Pół roku temu, komentując premierą Apple, pisałem, że dawno nie widziałem tyle emejzingu. Nieźle się wtedy wynudziłem, ale też ubawiłem, bo korporacja z Cupertino jak zwykle zrobiła z tego widowisko na miarę otwarcia Igrzysk Olimpijskich. Liczba ochów i achów przypadająca na minutową wypowiedź aż porażała. Bawili się tak przez dwie godziny. A dzisiaj? A dzisiaj poświęcili produktom trzydzieści minut i zachowywali się, jak gdyby sala była opłacona do konkretnej godziny.
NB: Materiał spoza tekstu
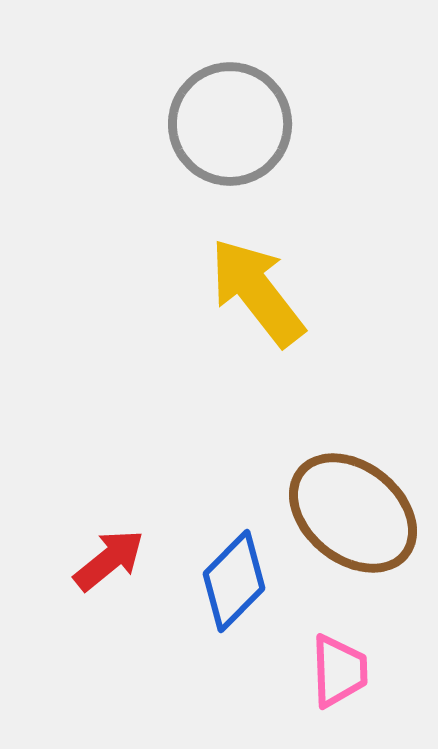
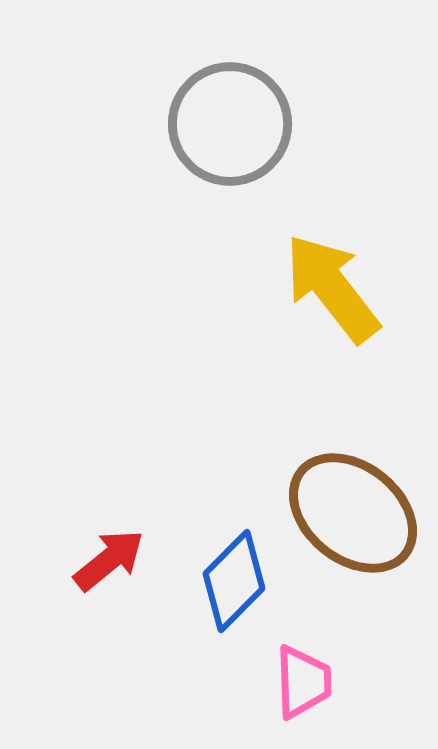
yellow arrow: moved 75 px right, 4 px up
pink trapezoid: moved 36 px left, 11 px down
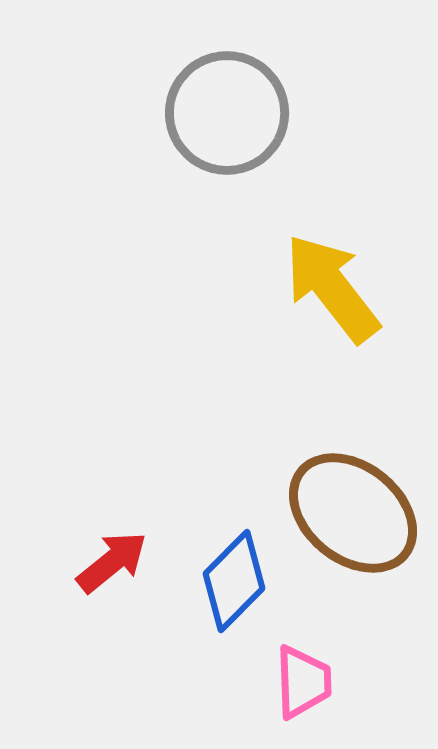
gray circle: moved 3 px left, 11 px up
red arrow: moved 3 px right, 2 px down
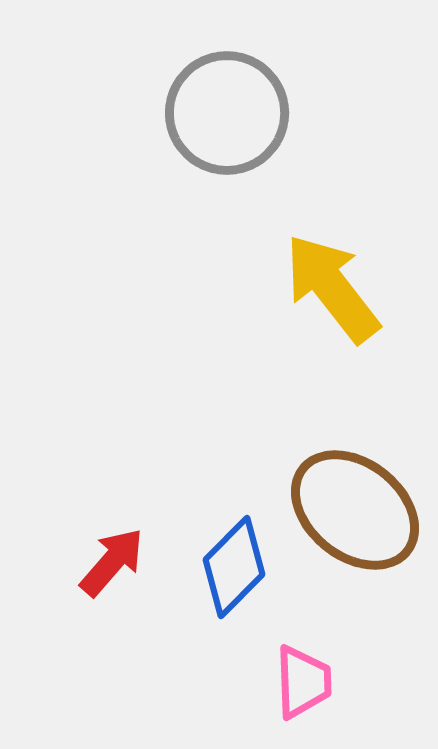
brown ellipse: moved 2 px right, 3 px up
red arrow: rotated 10 degrees counterclockwise
blue diamond: moved 14 px up
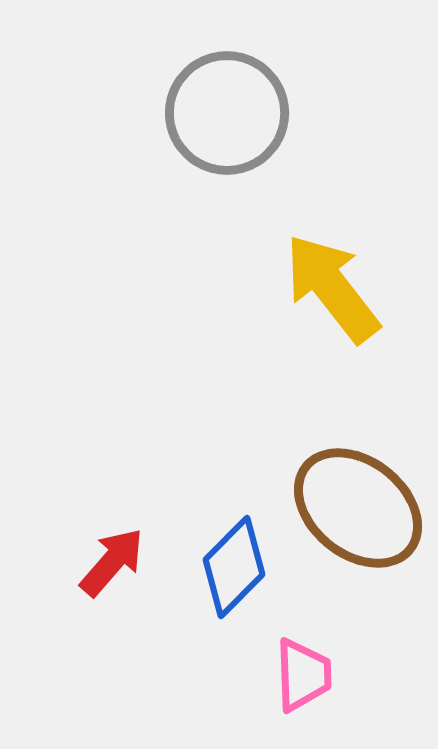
brown ellipse: moved 3 px right, 2 px up
pink trapezoid: moved 7 px up
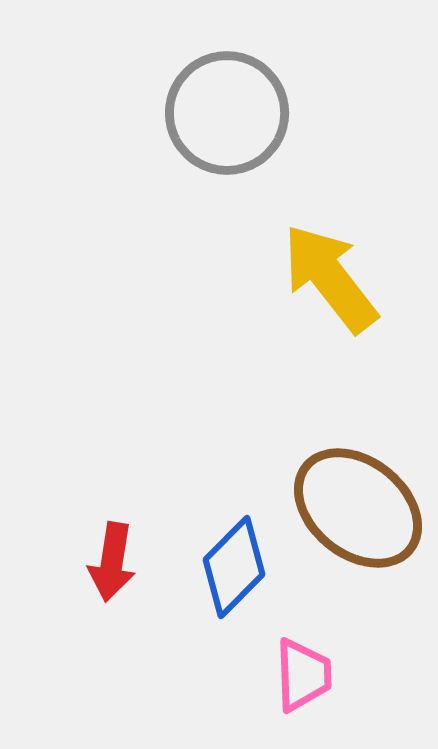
yellow arrow: moved 2 px left, 10 px up
red arrow: rotated 148 degrees clockwise
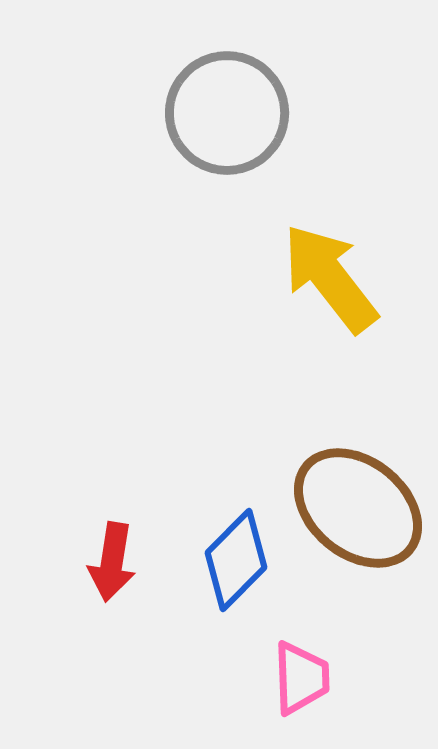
blue diamond: moved 2 px right, 7 px up
pink trapezoid: moved 2 px left, 3 px down
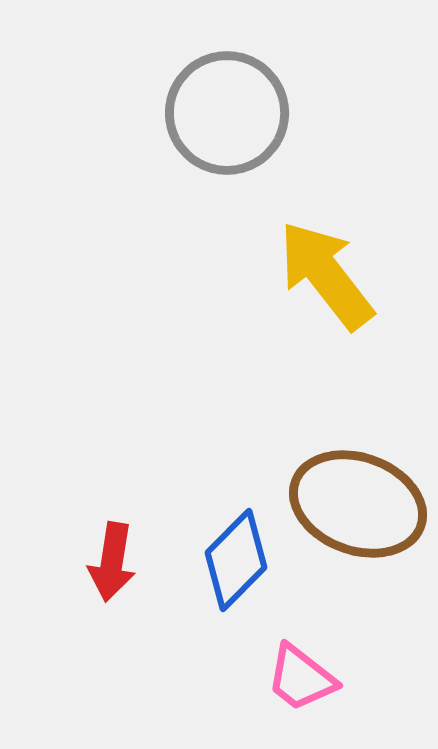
yellow arrow: moved 4 px left, 3 px up
brown ellipse: moved 4 px up; rotated 19 degrees counterclockwise
pink trapezoid: rotated 130 degrees clockwise
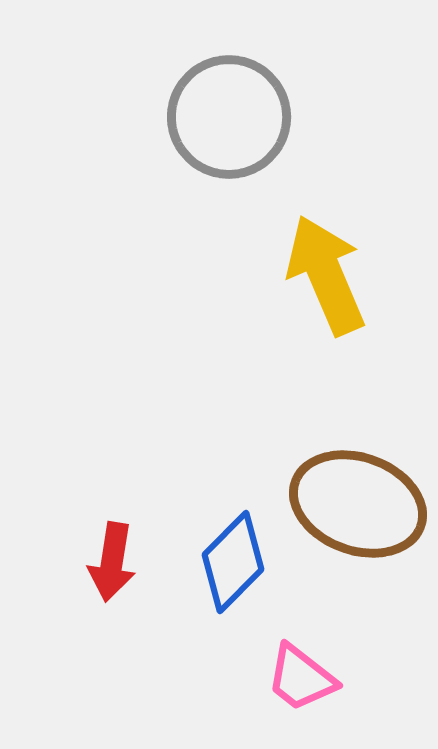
gray circle: moved 2 px right, 4 px down
yellow arrow: rotated 15 degrees clockwise
blue diamond: moved 3 px left, 2 px down
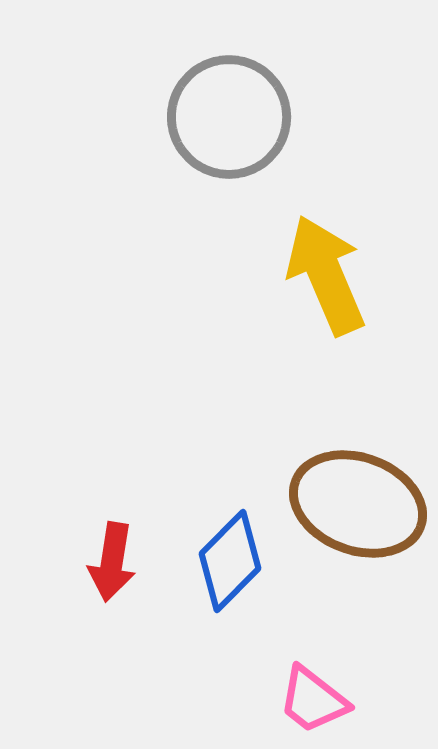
blue diamond: moved 3 px left, 1 px up
pink trapezoid: moved 12 px right, 22 px down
To była dziwna premiera. Niespodzianek właściwie brak, wszystkie ważniejsze informacje wypłynęły wcześniej. Można napisać, że zorganizowano spotkanie, by powiedzieć "tak, te pogłoski są prawdziwe". Jednocześnie potrzebny był 30-minutowy wywód na temat poczynań Apple, ich korporacyjnego zaplecza, potęgi i działań firmy na wielu polach. Raz, by się tym pochwalić, dwa, by pokazać, jak silne i dobre jest Apple, a trzy - to był wypełniacz. Bez tego impreza trwałaby naprawdę krótko i po dwóch kwadransach ludzie pytaliby, czy to na pewno wydarzenie, o którym rozprawiał technologiczny świat przez ostatni tydzień. A może i miesiąc...
Top menedżerowie Apple szybko zmieniali tematy, nie poświęcali zbyt wiele uwagi konkretnym produktom, a co najważniejsze, nie rozpływali się nad nimi. Jasne, przekonywali, że są najlepsze, że dokonał się postęp, że to i owo poprawiono czy dodano, ale co chwila nie padało zapewnienie, że to cud. Nawet Jonathan Ive i jego hipnotyzujący głos nie byli eksploatowani przy każdym kolejnym filmiku wprowadzającym. Tim Cook nie przekonywał, że coś jest amazing. Przynajmniej nie tak, jak można było się spodziewać.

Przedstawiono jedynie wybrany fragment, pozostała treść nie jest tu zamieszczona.